[Stored data]
━━━━━━━━━━

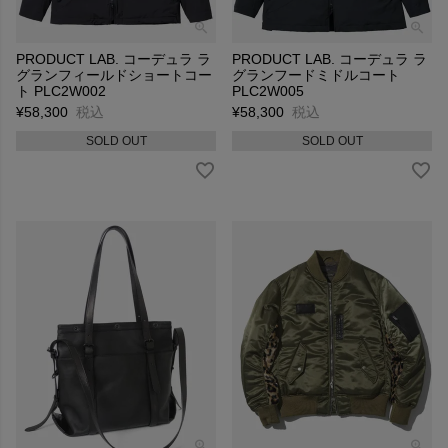
PRODUCT LAB. コーデュラ ラ
PRODUCT LAB. コーデュラ ラ
グランフィールドショートコー
グランフードミドルコート
ト PLC2W002
PLC2W005
¥
58,300
税込
¥
58,300
税込
SOLD OUT
SOLD OUT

━━━━━━━━━━

BRIEF – Drop the images, then copy the data exactly.

RESPONSE –
PRODUCT LAB. コーデュラ ラ
PRODUCT LAB. コーデュラ ラ
グランフィールドショートコー
グランフードミドルコート
ト PLC2W002
PLC2W005
¥
58,300
税込
¥
58,300
税込
SOLD OUT
SOLD OUT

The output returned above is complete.